If, however, a reactive metal object is kept well away from oxygen and water it may last much longer. This is the case for satellites, although most satellites orbits are not entirely stable. The longest lasting may be those boosted into graveyard orbits; standard geosynchronous satellite graveyard orbit results in an expected orbital lifetime of millions of years. Objects on Mars stand a good chance of lasting for long time scales, since they are not exposed to air or water, and are kept cold with little thermal cycling. They are also likely to become buried in dust blown by the Martian wind. The Philae comet lander may be similarly preserved, though comets tend to crash into planets after a few million years. Similarly, several of the outer planet probes may last for extreme time scales since they will be in vacuum, cold, and safe from major collisions. In particular: Voyager 1 & 2, Pioneer 10 & 11, New Horizons. But these are continuously moving away from the solar system, so while preserved, won't leave any fossils to find.

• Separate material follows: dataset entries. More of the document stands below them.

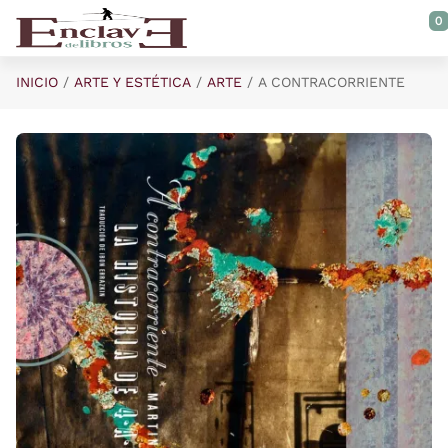
Saltar al contenido principal
0
INICIO
ARTE Y ESTÉTICA
ARTE
A CONTRACORRIENTE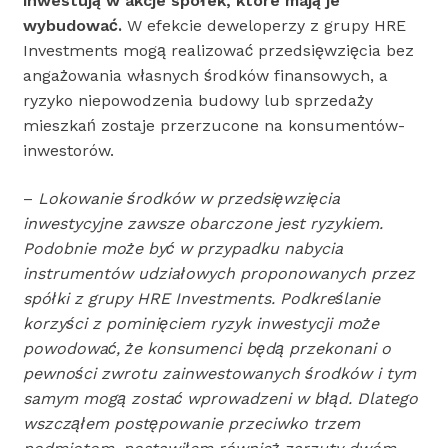
inwestują w akcje spółek, które mają je
wybudować.
W efekcie deweloperzy z grupy HRE
Investments mogą realizować przedsięwzięcia bez
angażowania własnych środków finansowych, a
ryzyko niepowodzenia budowy lub sprzedaży
mieszkań zostaje przerzucone na konsumentów-
inwestorów.
–
Lokowanie środków w przedsięwzięcia
inwestycyjne zawsze obarczone jest ryzykiem.
Podobnie może być w przypadku nabycia
instrumentów udziałowych proponowanych przez
spółki z grupy HRE Investments
. Podkreślanie
korzyści z pominięciem ryzyk inwestycji może
powodować, że konsumenci będą przekonani o
pewności zwrotu zainwestowanych środków i tym
samym mogą zostać wprowadzeni w błąd.
Dlatego
wszcząłem postępowanie przeciwko trzem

In total, the answer appears to be eons, but few objects will find suitable conditions, and the best place to look will be on Mars.
If you have alloys and zinc coatings and paint, that can aid against the blurring effect of rust, so a zinc or vanadium steel will give the mud and sand more time to become a fixed barrier against the steel.
There has to be a process which sends dissolved iron away from the steel object while sending a cementing chemical into the steel object. Some micro-organisms can perhaps cement the sediment around the steel fast enough that the steel can completely vanish after a million years and be replaced by iron pyrite/limestone. Ferrihydrite is also good for transporting iron away from the mold.
If there is lots of sulphur so that the bacteria can create iron-pyrite inside a sediment/plastic paint shell, then perhaps there will be a bacterial mat that can strongly photograph the steel.